“Now I don’t know what the exact functional relationship is between al-Qaeda’s ideology and feedback. We have been told that the relationship between brutality and resistance is positive: the more you fight the Jihad, the more you encourage it. This was almost became an article of faith among self-described “sophisticates”. But what if the relationship was inverse, flipped over certain ranges or was an aggregate function where each behaved differently?”
I think there is yet another aspect to the type of brutality that Al Qaeda has practiced since the beginning of the Iraq war. It can be seen in the increasing sadism of their practices. Beheading while very intimidating to the group of folk Al Qaeda wishes to intimidate, is after a short time, not enough to contain them. So the blood lust decision to increase the violence against enemy combatants, includes torture and vile measures– flaying, skinning alive etc.
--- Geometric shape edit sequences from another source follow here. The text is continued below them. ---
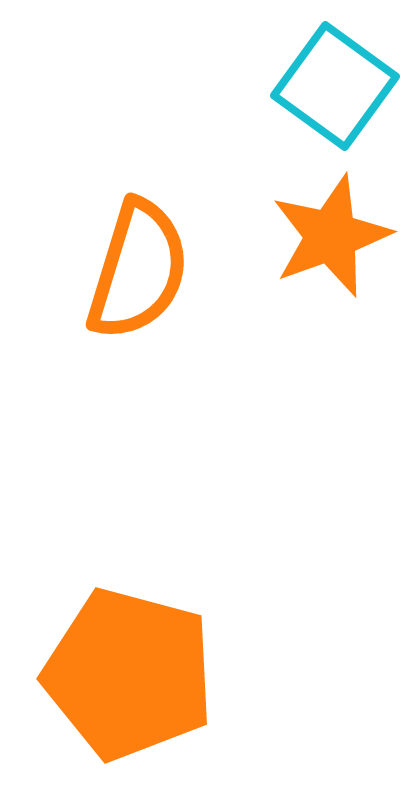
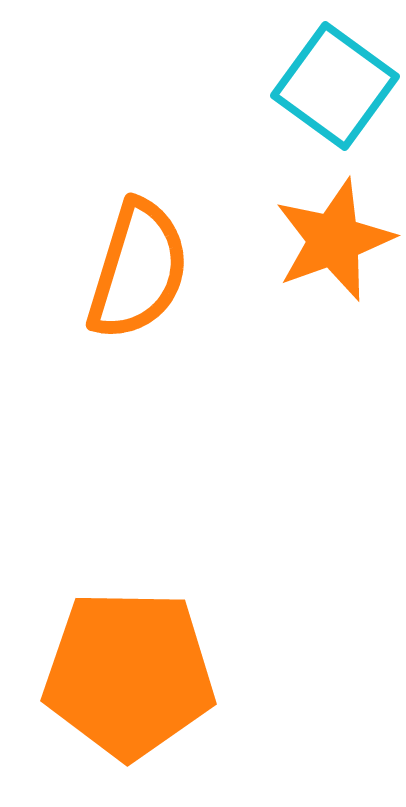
orange star: moved 3 px right, 4 px down
orange pentagon: rotated 14 degrees counterclockwise
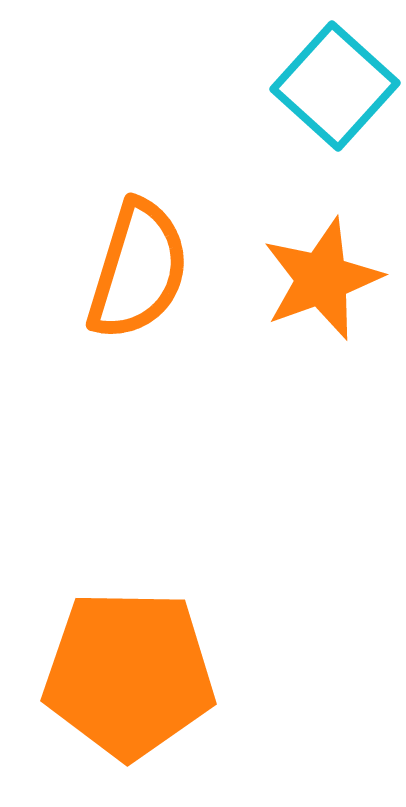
cyan square: rotated 6 degrees clockwise
orange star: moved 12 px left, 39 px down
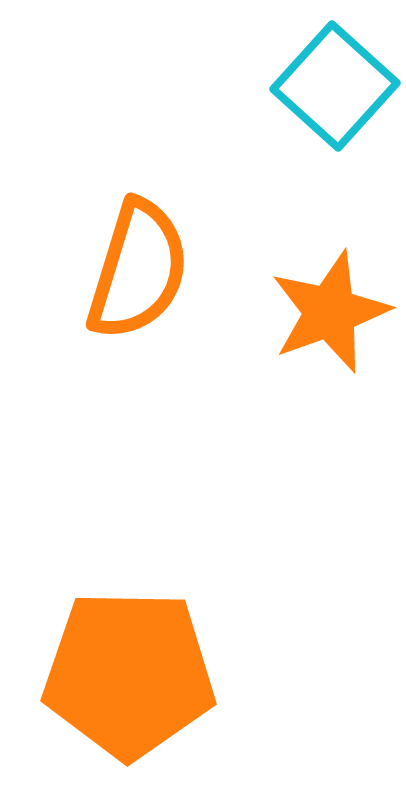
orange star: moved 8 px right, 33 px down
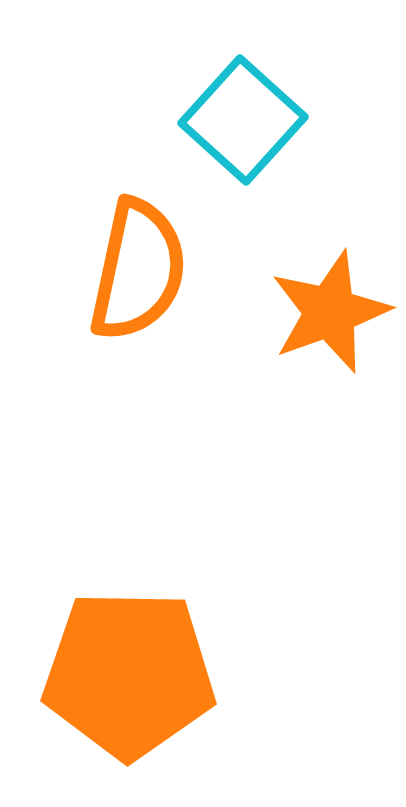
cyan square: moved 92 px left, 34 px down
orange semicircle: rotated 5 degrees counterclockwise
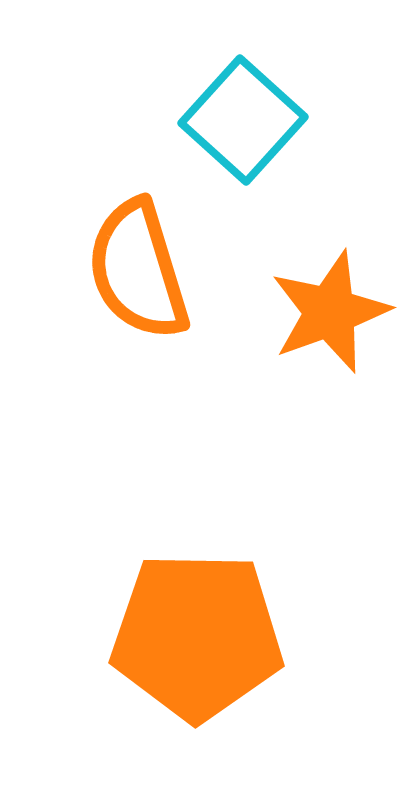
orange semicircle: rotated 151 degrees clockwise
orange pentagon: moved 68 px right, 38 px up
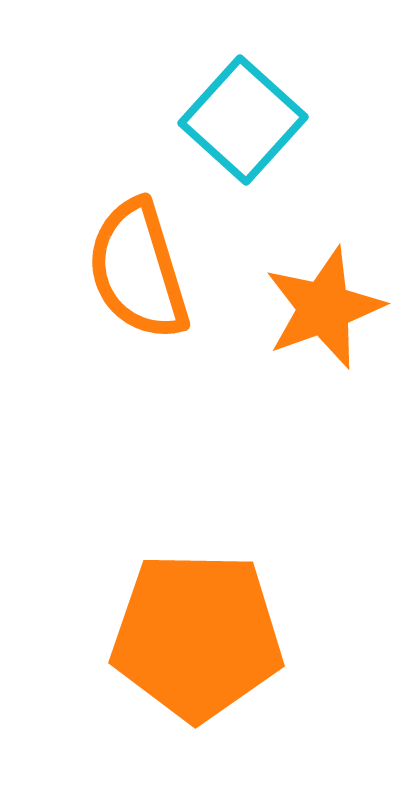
orange star: moved 6 px left, 4 px up
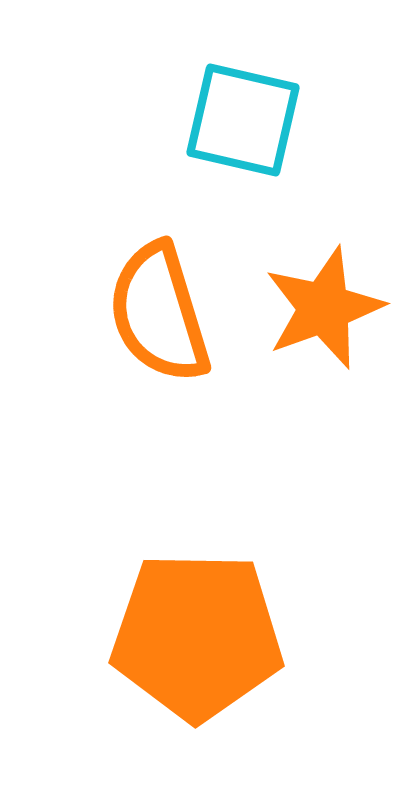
cyan square: rotated 29 degrees counterclockwise
orange semicircle: moved 21 px right, 43 px down
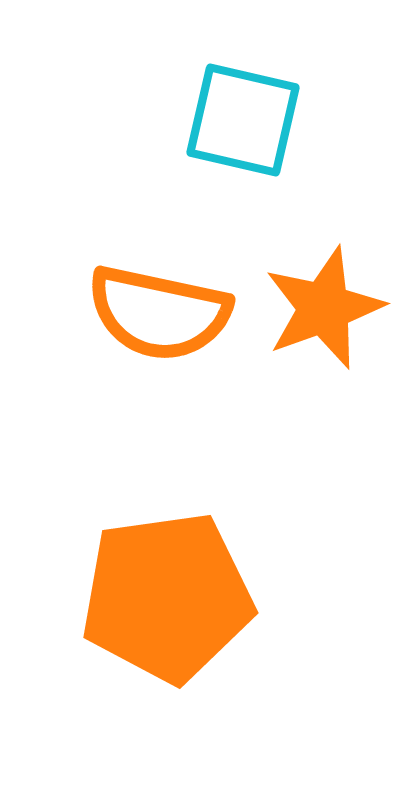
orange semicircle: rotated 61 degrees counterclockwise
orange pentagon: moved 30 px left, 39 px up; rotated 9 degrees counterclockwise
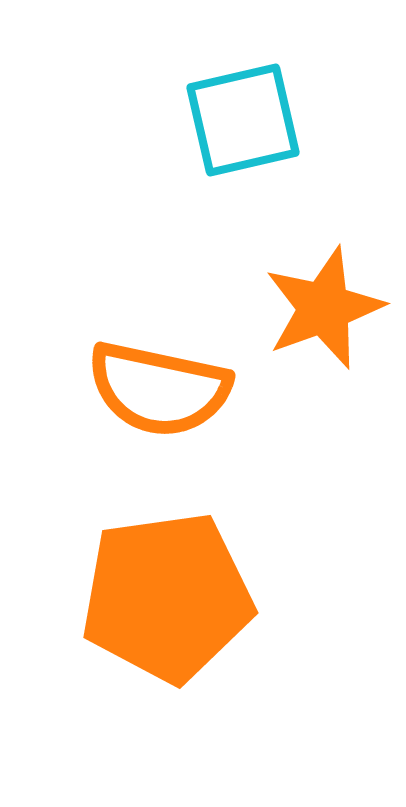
cyan square: rotated 26 degrees counterclockwise
orange semicircle: moved 76 px down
Because this lust acts like a mental illness, the non-combatant then becomes the means to satisfy the need for blood letting. And on and on in a cycle of violence that makes excuses to justify its need for easy victims. The Taliban’s rule followed the same route of decline as to a large degree did the Shah of Iran in needing to hold on to power.
There seems to be a human reaction to the breaking of a taboo, in this case the taboo against torture, that once broken cannot easily be halted. In a culture that promotes successful violence as a badge of honor or even a passage to leadership, the slippery slope is the easy path.
Western civilization has built into its culture greater obstacles and greater punishments for breaking the taboo, it is not celebrated as the elimination of a weak link or as an acceptable action.
It is for Islam a cart and horse question or perhaps a chicken and egg. Which come first the sadist or the Islamist?